* WHAT NEEDS TO BE DONE: From the listing below, retype exactly the line holding "INFOTEP logró el propósito de promover", the line holding "e alto nivel como el VII Encuentro Nacional", and the lines between them; skip everything else.

* DATASET RECORDS:
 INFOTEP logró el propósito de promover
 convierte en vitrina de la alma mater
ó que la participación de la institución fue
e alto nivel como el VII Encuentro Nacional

...

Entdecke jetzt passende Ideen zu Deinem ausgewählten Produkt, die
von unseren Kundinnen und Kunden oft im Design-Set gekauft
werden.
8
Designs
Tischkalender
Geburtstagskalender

* WRITTEN RESPONSE:
 INFOTEP logró el propósito de promover
 convierte en vitrina de la alma mater
ó que la participación de la institución fue
e alto nivel como el VII Encuentro Nacional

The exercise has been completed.